# S90v Core, Damascus Staninless



## bonesetter (Nov 11, 2015)

CPM S90V with (further) stainless Damascus clad?

What's that like to live with?

Seems a specialty, so very little feedback out there

A very quick look around says bitch to sharpen


----------



## phatch (Mar 29, 2002)

It is difficult to sharpen. Also has large carbides so expect to see some carbide "chips' and voids in the edge over time.

Also the initial sharpening is often problematic. The power tools used to put on the initial edge often overtemper the thin steel at the edge so you'll be doing some initial work to remove that if it happened in your sample blade. 

It's quite tough, and holds an edge a long time. It's best to not let steels like this dull much before maintenance. Much easier to maintain sharp than actually resharpen. 

Most here probably wouldn't like edge behavior. it's not a bad behavior, just different and a bit work intensive for kitchen use imho. 

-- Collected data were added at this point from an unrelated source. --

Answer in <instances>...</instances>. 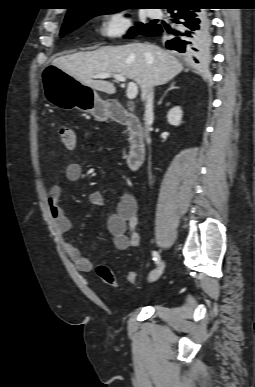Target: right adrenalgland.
I'll return each mask as SVG.
<instances>
[{
    "label": "right adrenal gland",
    "mask_w": 255,
    "mask_h": 387,
    "mask_svg": "<svg viewBox=\"0 0 255 387\" xmlns=\"http://www.w3.org/2000/svg\"><path fill=\"white\" fill-rule=\"evenodd\" d=\"M177 88H178V87L175 86V82L172 81V82L170 83L168 89L165 91V93L163 94V96H162V97L160 98V100L158 101V105H161V104H162V101H163L165 95H166L169 91L174 90V89H177Z\"/></svg>",
    "instance_id": "1"
}]
</instances>
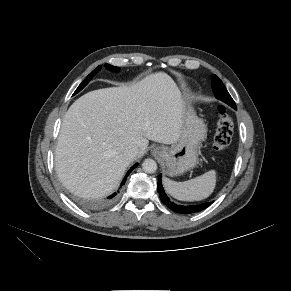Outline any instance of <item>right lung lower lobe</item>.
I'll use <instances>...</instances> for the list:
<instances>
[{"label": "right lung lower lobe", "instance_id": "right-lung-lower-lobe-1", "mask_svg": "<svg viewBox=\"0 0 291 291\" xmlns=\"http://www.w3.org/2000/svg\"><path fill=\"white\" fill-rule=\"evenodd\" d=\"M136 166H137V164H135L134 166H132V167L129 169V171L127 172L125 178L123 179L121 185H124V183H125V181H126V179H127V176L129 175V173H130L134 168H136ZM116 195H117V193H114V194L110 195V196L107 198V200L104 201V202H102L101 204L109 203L110 201L113 200V198H114Z\"/></svg>", "mask_w": 291, "mask_h": 291}]
</instances>
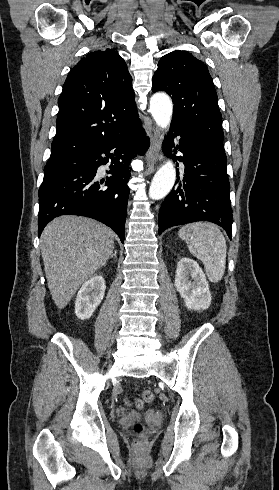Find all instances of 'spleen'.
Wrapping results in <instances>:
<instances>
[{"label": "spleen", "instance_id": "obj_1", "mask_svg": "<svg viewBox=\"0 0 279 490\" xmlns=\"http://www.w3.org/2000/svg\"><path fill=\"white\" fill-rule=\"evenodd\" d=\"M179 236L188 244L189 252L204 264L206 276L216 284L224 276L227 246L220 228L209 222L187 224Z\"/></svg>", "mask_w": 279, "mask_h": 490}]
</instances>
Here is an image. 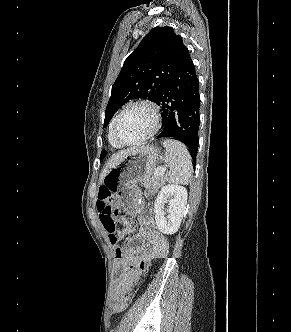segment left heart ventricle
<instances>
[{"mask_svg": "<svg viewBox=\"0 0 291 332\" xmlns=\"http://www.w3.org/2000/svg\"><path fill=\"white\" fill-rule=\"evenodd\" d=\"M153 126L150 111L142 106L128 109L118 124V134L126 141L137 140L145 136Z\"/></svg>", "mask_w": 291, "mask_h": 332, "instance_id": "1", "label": "left heart ventricle"}]
</instances>
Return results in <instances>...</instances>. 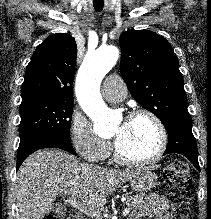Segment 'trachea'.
<instances>
[{"instance_id":"1","label":"trachea","mask_w":211,"mask_h":219,"mask_svg":"<svg viewBox=\"0 0 211 219\" xmlns=\"http://www.w3.org/2000/svg\"><path fill=\"white\" fill-rule=\"evenodd\" d=\"M94 9H95L97 12H101L102 9H103V6H94Z\"/></svg>"}]
</instances>
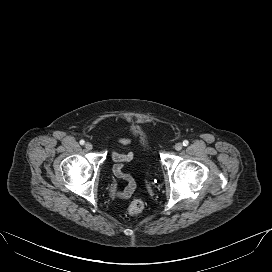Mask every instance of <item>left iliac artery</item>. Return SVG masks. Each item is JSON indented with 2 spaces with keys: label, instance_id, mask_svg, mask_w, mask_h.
Wrapping results in <instances>:
<instances>
[{
  "label": "left iliac artery",
  "instance_id": "obj_1",
  "mask_svg": "<svg viewBox=\"0 0 272 272\" xmlns=\"http://www.w3.org/2000/svg\"><path fill=\"white\" fill-rule=\"evenodd\" d=\"M189 144V141L188 140H184L183 141V146H187Z\"/></svg>",
  "mask_w": 272,
  "mask_h": 272
}]
</instances>
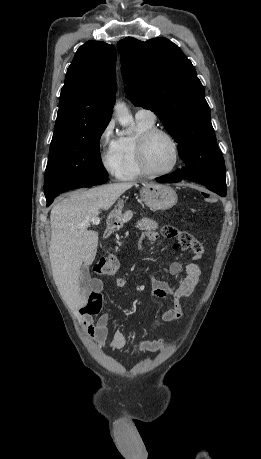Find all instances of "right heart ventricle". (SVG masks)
I'll list each match as a JSON object with an SVG mask.
<instances>
[{
	"label": "right heart ventricle",
	"mask_w": 261,
	"mask_h": 459,
	"mask_svg": "<svg viewBox=\"0 0 261 459\" xmlns=\"http://www.w3.org/2000/svg\"><path fill=\"white\" fill-rule=\"evenodd\" d=\"M154 127L155 121L136 118L135 133L117 139V150L120 158L118 178L132 180L143 175L137 160V140L142 133Z\"/></svg>",
	"instance_id": "right-heart-ventricle-1"
}]
</instances>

m4, m390 are similar high performance steels and friendlier I think.


----------



## rick alan (Nov 15, 2012)

Look at Phil Wilson's comment near the bottom, he is THE expert on using PM metals in knives.

http://www.bladeforums.com/forums/showthread.php/970308-CPM-s90v-steel

S90V in fact has carbides finer than white steel, which is perhaps the finest grained of conventional steels. A problem with these super high wear resistant PM steels is the edge stability, which suffers due to the high carbide content. This means micro-chipping at very acute angles.

The way around this problem is to micro-bevel to 30deg inclusive, or even a little more. There is very little loss of performance there as the edge is still rather thin, and very keen due to the small carbides.

I've never tried sharpening this steel myself but what I understand about S90V, S110V and similar alloys is that for best results you need diamond loaded strops. Phil Wilson finishes with a fused ceramic stone sold by Spyderco, which he feels an improvement over conventional waterstones here.

Perhaps conventional waterstones leave a rough edge on S90Vand this makes people think it has course carbides. Don't know, other PM steels like SRS-15, HAP40 and M390 don't seem to have these problems, and I believe they actually have courser carbides compared to S90V. Not sure what leads folks to think otherwise about S90V.

I think eventually we will see PM steels that will have the fine grain structure, great wear resistance, and much better edge stability also.

Rick


----------